In this section, we are going to embed the famous Harry Potter book's first chapter into a vectorstore and try some similarity searches. We have some extra examples commented, you can uncomment and try them one-by-one. If you observe the results carefully, you may find the characteristics of similarity search.

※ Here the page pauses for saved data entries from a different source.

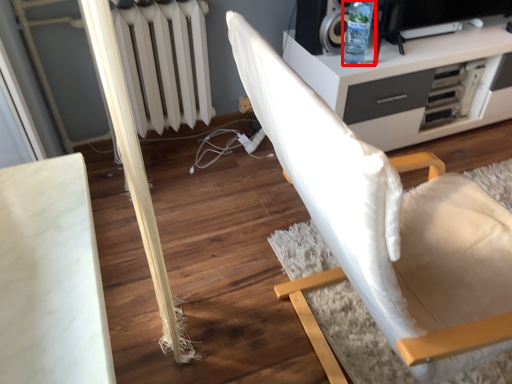 Question: From the image's perspective, where is bottle (annotated by the red box) located in relation to chair in the image?

Choices:
 (A) below
 (B) above

Answer: (B) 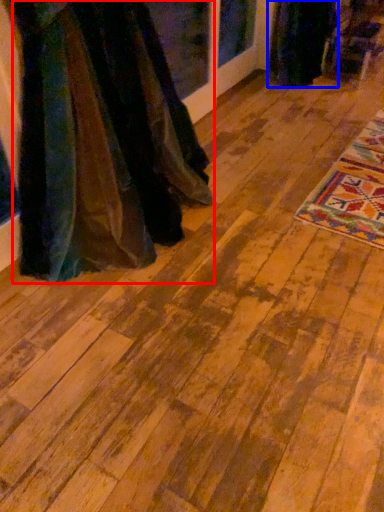 Question: Which object is further to the camera taking this photo, fancy dress (highlighted by a red box) or fancy dress (highlighted by a blue box)?

Choices:
 (A) fancy dress
 (B) fancy dress

Answer: (B) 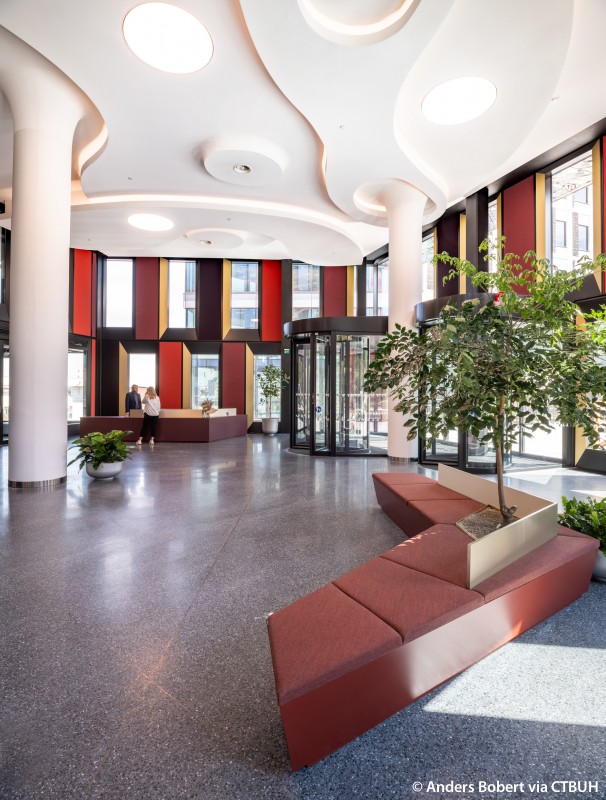 At what (x,y) coordinates should I click in order to perform the action: click on pillar. Please return your answer as a coordinate pair (x, y). The width and height of the screenshot is (606, 800). Looking at the image, I should click on (413, 277), (35, 349).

### 2.1 Loaders and Splitters

#### PDF Loaders

In [43]:
from langchain.document_loaders import UnstructuredPDFLoader, OnlinePDFLoader, PyPDFLoader

data = PyPDFLoader("/share/lab4/harry-potter-chap-1.pdf").load()


In [44]:
# Note: If you're using PyPDFLoader then it will split by page for you already

print (f'You have {len(data)} document(s) in your data')
i = 0
for d in data:
    print (f'There are {len(d.page_content)} characters in doc {i}')
    i += 1

You have 16 document(s) in your data
There are 1848 characters in doc 0
There are 2101 characters in doc 1
There are 2093 characters in doc 2
There are 1898 characters in doc 3
There are 1892 characters in doc 4
There are 1300 characters in doc 5
There are 1867 characters in doc 6
There are 1806 characters in doc 7
There are 1548 characters in doc 8
There are 1573 characters in doc 9
There are 1635 characters in doc 10
There are 1792 characters in doc 11
There are 1542 characters in doc 12
There are 1399 characters in doc 13
There are 1882 characters in doc 14
There are 1921 characters in doc 15


#### Text file loader

In [45]:
from langchain_community.document_loaders import TextLoader

union = TextLoader("/share/lab4/state_of_the_union.txt").load()

#### Text Splitters

From Langchain documents: 

RecursiveCharacterTextSplitter is the recommended one for generic text. It is parameterized by a list of characters. It tries to split on them in order until the chunks are small enough. The default list is ["\n\n", "\n", " ", ""]. This has the effect of trying to keep all paragraphs (and then sentences, and then words) together as long as possible, as those would generically seem to be the strongest semantically related pieces of text.

In [46]:
# You can have some trials with different chunk_size and chunk_overlap.
# This is optional, test out on your own data.

from langchain.text_splitter import RecursiveCharacterTextSplitter

text_splitter = RecursiveCharacterTextSplitter(chunk_size=500, chunk_overlap=50)
texts = text_splitter.split_documents(data)

In [47]:
print (f'Now you have {len(texts)} documents')

for t in texts:
    print(t.page_content[:100])
    print("=========")

Now you have 70 documents
CHAPTER ONE  
 
THE BOY WHO LIVED  
 
Mr. and Mrs. Dursley, of number four, Privet Drive, were proud
have a very large mustac he. Mrs. Dursley was thin and blonde and had  
nearly twice the usual amoun
think they could bear it if anyone found out about the Potters. Mrs.  
Potter was Mrs. Dursley's sis
Potters had a small son, too, but they had never even seen him. This boy  
was another good reason f
work, and Mrs. Dursley gossiped away happily as she wrestled a 
screaming  
Dudley into his high cha
into his car and backed out of number four's drive.  
 
It was on the corner of the street that he n
stared at the cat. It stared  back. As Mr. Dursley drove around the  
corner and up the road, he wat
But on the edge of town, drills were driven out of his mind by something  
else. As he sat in the us
wheel and his eyes fell on a huddle of these weirdos standing quite  
close by. They were whispering
nerve of him! But then it struck Mr. Dursley that this was probab

There are different kinds of splitters.  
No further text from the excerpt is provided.